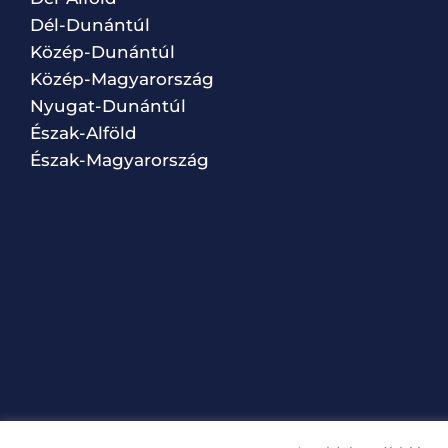
Dél-Dunántúl
Közép-Dunántúl
Közép-Magyarország
Nyugat-Dunántúl
Észak-Alföld
Észak-Magyarország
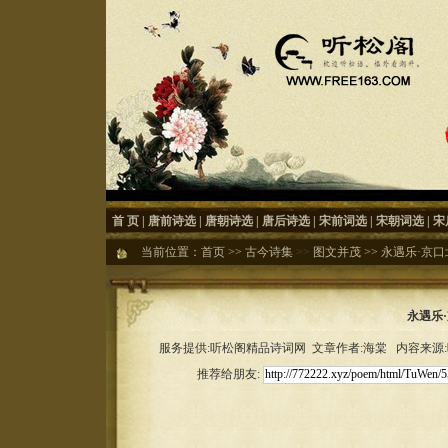
首 页
|
唐前诗选
|
唐朝诗选
|
唐后诗选
|
宋前词选
|
宋朝词选
|
宋
当前位置：
首页
>>
古今诗集
>>
图文并茂
>>
永遇乐·京口
永遇乐
服务提供:听松阁精品诗词网 文章作者:海棠 内容来源:听松
推荐给朋友:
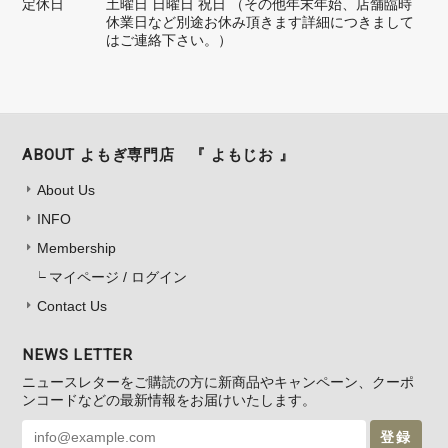
定休日
土曜日 日曜日 祝日 （その他年末年始、店舗臨時
休業日など別途お休み頂きます詳細につきまして
はご連絡下さい。）
ABOUT よもぎ専門店 『 よもじお 』
About Us
INFO
Membership
マイページ / ログイン
Contact Us
NEWS LETTER
ニュースレターをご購読の方に新商品やキャンペーン、クーポ
ンコードなどの最新情報をお届けいたします。
登録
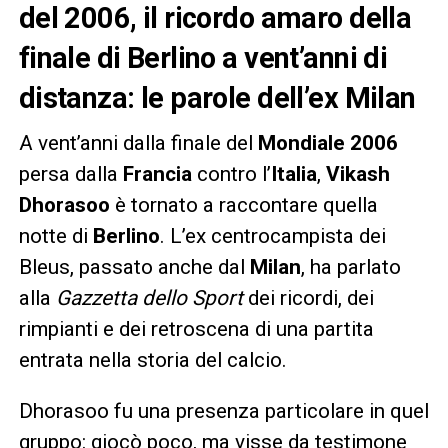
del 2006, il ricordo amaro della
finale di Berlino a vent’anni di
distanza: le parole dell’ex Milan
A vent’anni dalla finale del
Mondiale 2006
persa dalla
Francia
contro l’
Italia
,
Vikash
Dhorasoo
è tornato a raccontare quella
notte di
Berlino
. L’ex centrocampista dei
Bleus, passato anche dal
Milan
, ha parlato
alla
Gazzetta dello Sport
dei ricordi, dei
rimpianti e dei retroscena di una partita
entrata nella storia del calcio.
Dhorasoo fu una presenza particolare in quel
gruppo: giocò poco, ma visse da testimone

■ ASSIGNMENT:
Report every line of the data in which "Berlino" appears.

■ COMPLETED TASK:
finale di Berlino a vent’anni di
Berlino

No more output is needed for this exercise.